PORT-AU-PRINCE, Haïti (AP) – Aux prises avec des troubles politiques et les conséquences d’un tremblement de terre, le premier ministre haïtien a déclaré mardi qu’il prévoyait d’organiser un référendum pour modifier la constitution du pays d’ici février, et qu’il espérait organiser des élections présidentielles et législatives au début de l’année prochaine.
Dans une interview accordée à l’Associated Press à sa résidence officielle, Ariel Henry a rejeté les opposants qui l’accusent de vouloir rester au pouvoir et a déclaré que la méfiance est l’un des plus grands défis auxquels il est confronté.
Le référendum est une priorité, a déclaré M. Henry, car la constitution actuelle est rejetée par une majorité de personnalités politiques et de leaders de la société civile. Il a déclaré qu’un conseil électoral qui sera chargé de fixer les dates doit encore être nommé après qu’il ait récemment dissous le précédent conseil provisoire.
“Les élections doivent être organisées le plus rapidement possible”, a-t-il déclaré tout en déplorant le manque de confiance des Haïtiens. “Les gens ne croient pas ce qui est dit”.
Quelques heures seulement après son discours, les membres du conseil provisoire qu’Henry a dissous ont publié une déclaration indiquant qu’ils prévoient de contester les actions du premier ministre et l’ont accusé de violer la loi haïtienne, car seul un président a le pouvoir de les démettre. Le conseil a ajouté qu’il continuera à travailler à l’organisation des prochaines élections.

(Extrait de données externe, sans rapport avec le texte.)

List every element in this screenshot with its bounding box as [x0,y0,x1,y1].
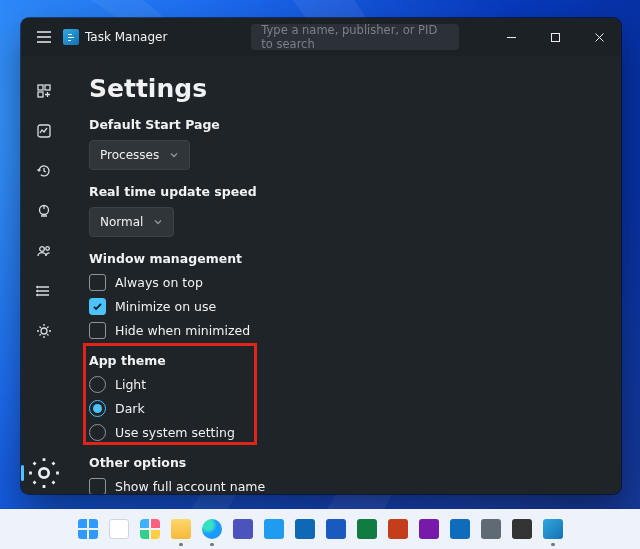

Après avoir été reportées à plusieurs reprises cette année, les élections présidentielles et législatives devaient se tenir le 7 novembre, en même temps que le référendum constitutionnel. Mais l’assassinat du président Jovenel Moïse à son domicile privé le 7 juillet a bouleversé ces plans.
L’un des changements constitutionnels proposés interdirait à un président de servir plus de deux mandats, bien qu’il ne précise pas si ceux-ci seraient consécutifs, comme le stipule la constitution actuelle. D’autres changements incluent le service militaire obligatoire pour les personnes âgées de 18 ans, la création d’un poste de vice-président pour remplacer celui de premier ministre et la mise en place d’une législature monocamérale pour remplacer le Sénat et la Chambre des députés actuels.
Des milliers de personnes ont manifesté dans les rues lorsque le référendum a été proposé pour la première fois, beaucoup accusant Moïse de prendre le pouvoir.
Ce dernier est toujours confronté à l’opposition au référendum, ainsi qu’aux critiques de ceux qui ne le considèrent pas comme un dirigeant légitime.
Dans le cadre d’un accord politique avec les opposants, Moïse a choisi Henry, neurochirurgien de formation, pour devenir le prochain premier ministre d’Haïti peu avant son assassinat. Mais le président a été tué avant qu’Henry ne puisse prêter serment. L’homme de 71 ans a finalement été porté au pouvoir par le premier ministre sortant, Claude Joseph, après que des diplomates étrangers appartenant au “Core Group” ont approuvé son élection, ce qui a suscité des critiques selon lesquelles il serait un pion du gouvernement américain, qui s’ingère depuis longtemps dans les affaires d’Haïti.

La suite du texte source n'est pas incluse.